Le rugby est un sport où l'aléatoire n'a que peu de place. Malgré l'utilisation pour sa pratique d'un référenciel aléatoire rebondissant, il ne réserve que peu de surprises, et le 20e pays mondial ne menacera jamais la Nouvelle Zélande. C'est aussi vrai dans l'univers des clubs, où le mieux armé gagne souvent, et, avec le professionnalisme, le plus argenté trouve souvent la voie du bouclier.Il existe heureusement des exceptions qui font que le rugby peut, parfois encore, au détour d'une partie, afficher un charme désuet. Qui connait Mont de Marsan? Et bien depuis hier ils sont invités a la table du Top 14.

Non Jagr n'est pas que le patronyme d'un fameux hockeyeur


Enfin invités... Autant dire qu'ils s'y sont invités tous seuls, comme des grands, en remportant hier à Bordeaux, face à Pau, leur match d'accession. Et, comme un symbole, sur le terrain ou ils remportèrent leur seul titre en 1963.

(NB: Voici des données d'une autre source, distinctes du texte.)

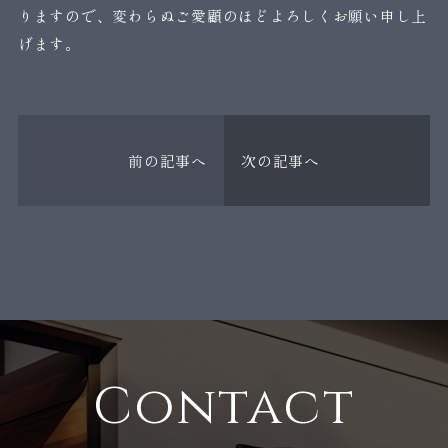
りますので、変わらぬご愛顧のほどよろしくお願い申し上
げます。
前の記事へ
次の記事へ
Contact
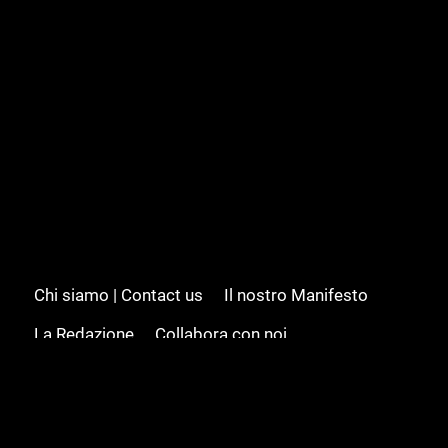
Chi siamo | Contact us
Il nostro Manifesto
La Redazione
Collabora con noi
Advertising/Pubblicità
Modifica il consenso
Cookie policy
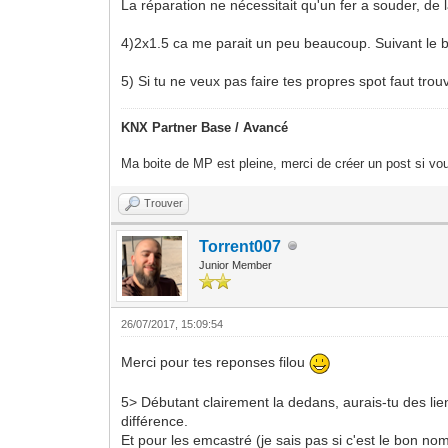
La réparation ne nécessitait qu'un fer a souder, de 
4)2x1.5 ca me parait un peu beaucoup. Suivant le b
5) Si tu ne veux pas faire tes propres spot faut tro
KNX Partner Base / Avancé
Ma boite de MP est pleine, merci de créer un post si vou
Trouver
Torrent007
Junior Member
26/07/2017, 15:09:54
Merci pour tes reponses filou
5> Débutant clairement la dedans, aurais-tu des lie
différence.
Et pour les emcastré (je sais pas si c'est le bon no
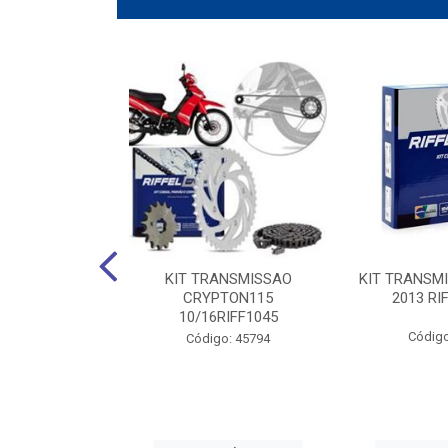
ANSMISSAO
KIT TRANSMISSAO
KIT TRANSM
5 RIFFEL 1045
CRYPTON115
2013 RI
10/16RIFF1045
o: 45788
Código
Código: 45794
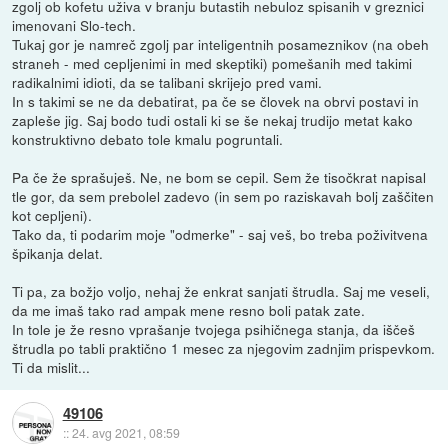
zgolj ob kofetu uživa v branju butastih nebuloz spisanih v greznici
imenovani Slo-tech.
Tukaj gor je namreč zgolj par inteligentnih posameznikov (na obeh
straneh - med cepljenimi in med skeptiki) pomešanih med takimi
radikalnimi idioti, da se talibani skrijejo pred vami.
In s takimi se ne da debatirat, pa če se človek na obrvi postavi in
zapleše jig. Saj bodo tudi ostali ki se še nekaj trudijo metat kako
konstruktivno debato tole kmalu pogruntali.
Pa če že sprašuješ. Ne, ne bom se cepil. Sem že tisočkrat napisal
tle gor, da sem prebolel zadevo (in sem po raziskavah bolj zaščiten
kot cepljeni).
Tako da, ti podarim moje "odmerke" - saj veš, bo treba poživitvena
špikanja delat.
Ti pa, za božjo voljo, nehaj že enkrat sanjati štrudla. Saj me veseli,
da me imaš tako rad ampak mene resno boli patak zate.
In tole je že resno vprašanje tvojega psihičnega stanja, da iščeš
štrudla po tabli praktično 1 mesec za njegovim zadnjim prispevkom.
Ti da mislit...
49106
::
24. avg 2021, 08:59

Car, au delà du folklore, d'une ville qui n'existe sur la carte de France, que sur le chemin de routiers économes, ce n'est d'ailleurs pas un hasard si son ancien président dirigeait une compagnie de frète. Une ville de garnison, où les militaires de passage ont laissé place à ceux de carrière, vivant ici une vie paisible, seulement troublée l'été venu par des festivités séculaires, tranchantes avec l'impression monotone d'une ville endormie. Ici on vit par le rugby.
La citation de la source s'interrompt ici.